[Stored data entries]

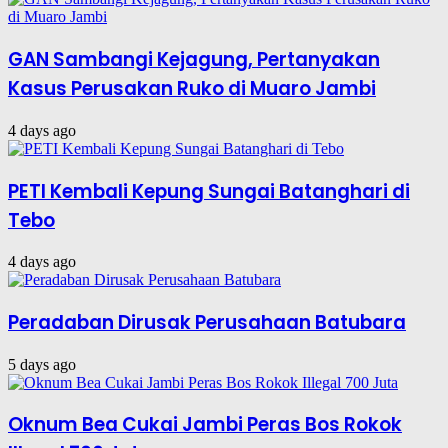
GAN Sambangi Kejagung, Pertanyakan
Kasus Perusakan Ruko di Muaro Jambi
4 days ago
PETI Kembali Kepung Sungai Batanghari di
Tebo
4 days ago
Peradaban Dirusak Perusahaan Batubara
5 days ago
Oknum Bea Cukai Jambi Peras Bos Rokok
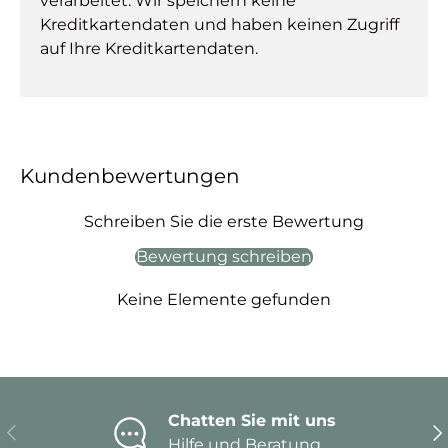
verarbeitet. Wir speichern keine
Kreditkartendaten und haben keinen Zugriff
auf Ihre Kreditkartendaten.
Kundenbewertungen
Schreiben Sie die erste Bewertung
Bewertung schreiben
Keine Elemente gefunden
Chatten Sie mit uns
Vorherige
Nä
Hilfe und Beratung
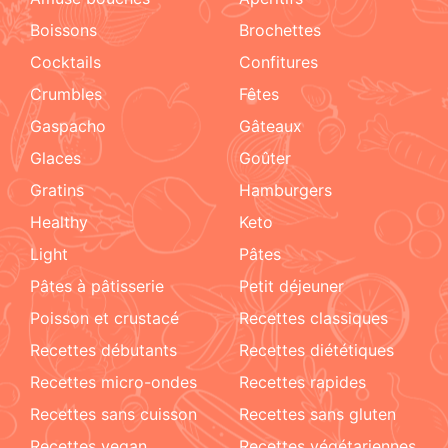
boissons
brochettes
cocktails
confitures
crumbles
fêtes
Gaspacho
gâteaux
glaces
goûter
gratins
hamburgers
healthy
keto
light
pâtes
pâtes à pâtisserie
petit déjeuner
poisson et crustacé
recettes classiques
recettes débutants
recettes diététiques
recettes micro-ondes
recettes rapides
recettes sans cuisson
recettes sans gluten
recettes vegan
recettes végétariennes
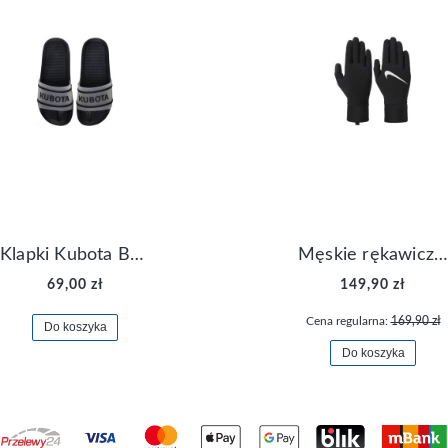
Klapki Kubota Basenowe Gel Czarne
Męskie rękawiczki Nike Dri-FIT Lightweight Gloves N.RG.M0.082
69,00 zł
149,90 zł
Cena regularna:
169,90 zł
Do koszyka
Do koszyka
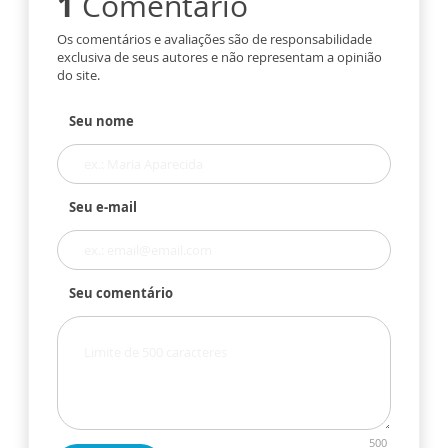
1
Comentário
Os comentários e avaliações são de responsabilidade
exclusiva de seus autores e não representam a opinião
do site.
Seu nome
Seu e-mail
Seu comentário
500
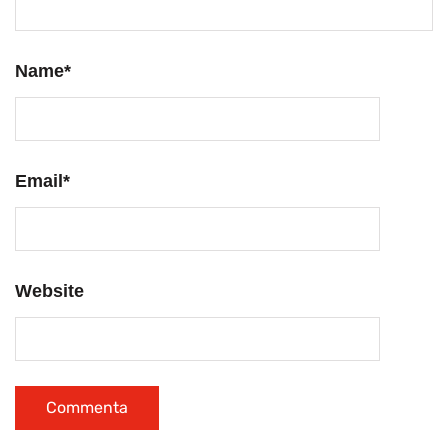
Name
*
Email
*
Website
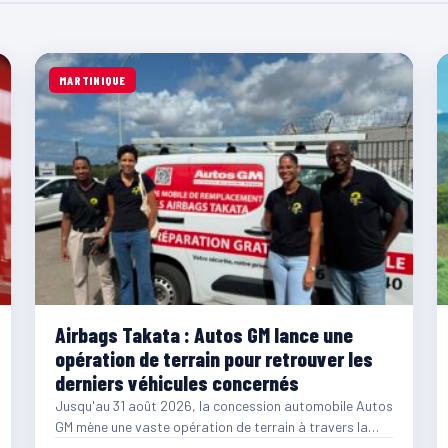
MARTINIQUE
Airbags Takata : Autos GM lance une
opération de terrain pour retrouver les
derniers véhicules concernés
Jusqu'au 31 août 2026, la concession automobile Autos
GM mène une vaste opération de terrain à travers la…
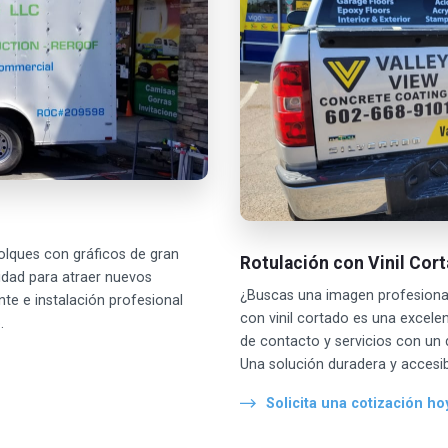
molques con gráficos de gran
Rotulación con Vinil Cor
idad para atraer nuevos
¿Buscas una imagen profesional 
ante e instalación profesional
con vinil cortado es una excele
.
de contacto y servicios con un d
Una solución duradera y accesib
Solicita una cotización ho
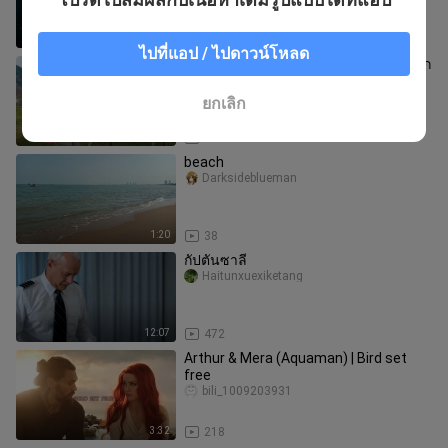
แรกออกมาแล้ว พร้อมฉากโจมตีด้ว
2:27
160
ไปที่แอป / ไปดาวน์โหลด
ช่วยเช็คให้หน่อยว่านี่คือสเต็กชิ้นใหญ่จาก
ทอมแอนด์เจอร์รี่หรือเปล่า
yechuda_____vakkul
ยกเลิก
14:57
2.0K
beach
Darksideblueman
1:20
38
กัปตันซาลี
Haitunxuexiketang
12:07
472
Arthur & Mera (Aquaman) | Bird set
free
bili_1009203931
3:32
218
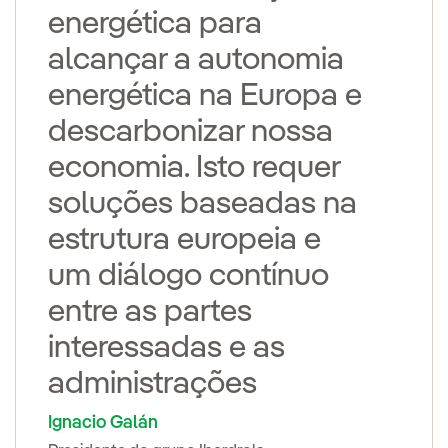
energética para
alcançar a autonomia
energética na Europa e
descarbonizar nossa
economia. Isto requer
soluções baseadas na
estrutura europeia e
um diálogo contínuo
entre as partes
interessadas e as
administrações
Ignacio Galán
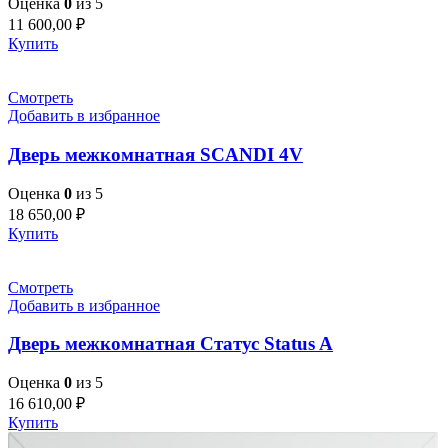
Оценка
0
из 5
11 600,00
₽
Купить
Смотреть
Добавить в избранное
Дверь межкомнатная SCANDI 4V
Оценка
0
из 5
18 650,00
₽
Купить
Смотреть
Добавить в избранное
Дверь межкомнатная Статус Status A
Оценка
0
из 5
16 610,00
₽
Купить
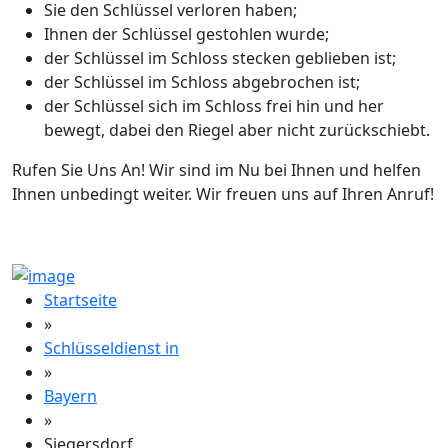
Sie den Schlüssel verloren haben;
Ihnen der Schlüssel gestohlen wurde;
der Schlüssel im Schloss stecken geblieben ist;
der Schlüssel im Schloss abgebrochen ist;
der Schlüssel sich im Schloss frei hin und her
bewegt, dabei den Riegel aber nicht zurückschiebt.
Rufen Sie Uns An! Wir sind im Nu bei Ihnen und helfen
Ihnen unbedingt weiter. Wir freuen uns auf Ihren Anruf!
Startseite
»
Schlüsseldienst in
»
Bayern
»
Siegersdorf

## Problem:
Set aside each line above that includes the string "Autos" and report it.

## Task output:
Airbags Takata : Autos GM lance une
Jusqu'au 31 août 2026, la concession automobile Autos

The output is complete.